Wednesday, March 3, 2010

Programmation du Festival Mawazine 2010

Cette année encore, le Festival Mawazine réunira les cultures du monde au coeur d’une même fête. Rabat, fière d’accueillir cet événement, vivra aux rythmes du monde du 21 au 29 mai 2010, tout au long d’une programmation réunissant des artistes exceptionnels.

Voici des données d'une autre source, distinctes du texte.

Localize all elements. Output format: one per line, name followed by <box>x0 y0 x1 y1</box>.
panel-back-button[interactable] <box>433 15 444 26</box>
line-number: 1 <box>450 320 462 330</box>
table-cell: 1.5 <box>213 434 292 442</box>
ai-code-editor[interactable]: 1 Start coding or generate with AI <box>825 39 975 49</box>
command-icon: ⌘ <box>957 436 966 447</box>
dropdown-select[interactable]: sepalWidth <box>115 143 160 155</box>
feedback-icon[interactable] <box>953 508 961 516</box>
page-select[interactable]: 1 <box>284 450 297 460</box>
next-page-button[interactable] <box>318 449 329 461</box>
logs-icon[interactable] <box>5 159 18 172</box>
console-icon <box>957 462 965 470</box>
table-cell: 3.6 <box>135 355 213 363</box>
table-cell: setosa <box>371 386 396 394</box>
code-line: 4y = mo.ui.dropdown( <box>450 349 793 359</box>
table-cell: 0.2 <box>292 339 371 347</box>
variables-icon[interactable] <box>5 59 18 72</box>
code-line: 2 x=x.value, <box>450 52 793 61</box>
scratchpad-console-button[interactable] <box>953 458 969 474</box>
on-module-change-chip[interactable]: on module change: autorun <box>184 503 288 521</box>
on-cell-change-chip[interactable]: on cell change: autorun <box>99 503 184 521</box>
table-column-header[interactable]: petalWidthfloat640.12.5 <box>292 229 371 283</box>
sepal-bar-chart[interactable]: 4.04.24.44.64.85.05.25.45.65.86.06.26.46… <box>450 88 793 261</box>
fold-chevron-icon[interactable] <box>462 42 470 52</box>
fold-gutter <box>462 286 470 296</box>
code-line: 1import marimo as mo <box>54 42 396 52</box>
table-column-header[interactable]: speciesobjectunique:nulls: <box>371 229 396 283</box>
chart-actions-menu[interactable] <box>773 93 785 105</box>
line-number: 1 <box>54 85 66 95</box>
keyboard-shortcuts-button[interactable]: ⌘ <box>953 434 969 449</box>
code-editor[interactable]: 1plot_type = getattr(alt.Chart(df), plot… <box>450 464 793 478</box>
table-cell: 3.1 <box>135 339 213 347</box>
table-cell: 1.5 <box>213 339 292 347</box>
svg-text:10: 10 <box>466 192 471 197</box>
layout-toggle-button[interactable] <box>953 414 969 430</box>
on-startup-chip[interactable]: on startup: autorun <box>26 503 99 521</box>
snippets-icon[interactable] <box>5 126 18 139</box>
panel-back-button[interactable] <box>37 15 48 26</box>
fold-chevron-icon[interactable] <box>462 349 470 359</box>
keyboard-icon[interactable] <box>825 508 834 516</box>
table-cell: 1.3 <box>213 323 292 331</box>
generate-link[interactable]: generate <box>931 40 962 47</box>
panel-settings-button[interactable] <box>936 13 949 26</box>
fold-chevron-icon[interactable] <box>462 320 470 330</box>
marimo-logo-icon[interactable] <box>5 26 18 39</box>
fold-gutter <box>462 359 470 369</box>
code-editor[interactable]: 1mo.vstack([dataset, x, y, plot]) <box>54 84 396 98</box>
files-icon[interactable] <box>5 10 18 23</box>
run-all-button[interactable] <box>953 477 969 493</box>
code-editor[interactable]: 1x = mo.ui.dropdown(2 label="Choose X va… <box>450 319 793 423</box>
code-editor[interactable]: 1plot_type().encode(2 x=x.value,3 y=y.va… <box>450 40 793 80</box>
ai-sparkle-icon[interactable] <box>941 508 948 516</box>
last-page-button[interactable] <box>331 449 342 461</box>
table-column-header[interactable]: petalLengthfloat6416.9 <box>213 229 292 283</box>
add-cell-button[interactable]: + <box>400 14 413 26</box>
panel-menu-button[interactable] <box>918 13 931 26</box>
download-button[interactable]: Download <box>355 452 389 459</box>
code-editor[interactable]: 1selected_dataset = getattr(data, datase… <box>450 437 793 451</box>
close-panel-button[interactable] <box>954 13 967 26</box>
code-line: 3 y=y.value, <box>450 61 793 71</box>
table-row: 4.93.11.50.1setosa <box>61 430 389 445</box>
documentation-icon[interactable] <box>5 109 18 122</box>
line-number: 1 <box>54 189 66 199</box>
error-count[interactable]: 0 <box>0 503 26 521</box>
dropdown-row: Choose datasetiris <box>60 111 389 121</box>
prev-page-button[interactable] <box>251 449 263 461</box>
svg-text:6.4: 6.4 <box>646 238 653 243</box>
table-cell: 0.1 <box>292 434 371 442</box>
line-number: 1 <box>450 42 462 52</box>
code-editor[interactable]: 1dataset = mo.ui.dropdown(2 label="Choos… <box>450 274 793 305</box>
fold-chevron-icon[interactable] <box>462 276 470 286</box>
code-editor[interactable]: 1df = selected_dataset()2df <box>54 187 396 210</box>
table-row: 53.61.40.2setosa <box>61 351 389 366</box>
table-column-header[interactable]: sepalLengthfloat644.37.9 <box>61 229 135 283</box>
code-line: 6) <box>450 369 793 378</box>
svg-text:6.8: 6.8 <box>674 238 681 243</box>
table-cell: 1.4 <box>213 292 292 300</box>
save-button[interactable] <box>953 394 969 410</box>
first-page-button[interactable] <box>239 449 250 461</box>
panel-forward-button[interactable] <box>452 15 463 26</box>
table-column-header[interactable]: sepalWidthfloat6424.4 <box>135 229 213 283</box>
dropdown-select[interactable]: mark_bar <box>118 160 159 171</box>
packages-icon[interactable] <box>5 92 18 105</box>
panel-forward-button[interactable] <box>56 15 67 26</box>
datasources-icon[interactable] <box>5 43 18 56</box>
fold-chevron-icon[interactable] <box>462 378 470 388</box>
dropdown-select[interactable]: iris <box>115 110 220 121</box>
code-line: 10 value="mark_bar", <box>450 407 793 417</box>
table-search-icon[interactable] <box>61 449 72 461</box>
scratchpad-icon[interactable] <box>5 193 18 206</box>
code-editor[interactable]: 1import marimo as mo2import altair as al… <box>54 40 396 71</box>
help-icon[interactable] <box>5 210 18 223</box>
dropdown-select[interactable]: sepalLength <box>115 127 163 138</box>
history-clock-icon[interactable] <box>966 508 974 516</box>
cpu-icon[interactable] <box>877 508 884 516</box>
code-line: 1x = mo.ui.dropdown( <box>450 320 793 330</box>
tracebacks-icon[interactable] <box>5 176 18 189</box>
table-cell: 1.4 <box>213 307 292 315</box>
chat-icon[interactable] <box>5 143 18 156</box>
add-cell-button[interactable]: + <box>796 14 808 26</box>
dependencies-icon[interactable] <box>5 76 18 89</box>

La musique couvrira toute la ville grâce aux 8 scènes et aux rues qui seront en fête : concerts, spectacles, fanfares, danses, processions, cirque pour enfants, exposition…
Toute la capitale sera envoûtée par les vibrations de Mawazine. Les artistes des
cinq continents et plus de 50 pays envahiront la ville de leurs couleurs et tempos pour célébrer la diversité des rythmes et des cultures, notion fondatrice du festival.


La scène internationale sera cette année encore très bien représentée, puisque le festival accueillera d'immenses stars. Pour la première fois se produiront Elton John, B.B. King, Julio Iglesias, mais aussi Carlos Santana, Mika et Sting qui donnera le concertde clôture très attendu
.

La scène orientale enchantera les amateurs avertis de la musique arabe grâce aux sonorités du Liban avec Majda Roumi, Elissa, Rami Ayach, Myriam Faris, Wael Jasser, de l’Irak avec Majid Al Mohandiss et de l’Égypte avec Amal Maher et Tamer Hosni.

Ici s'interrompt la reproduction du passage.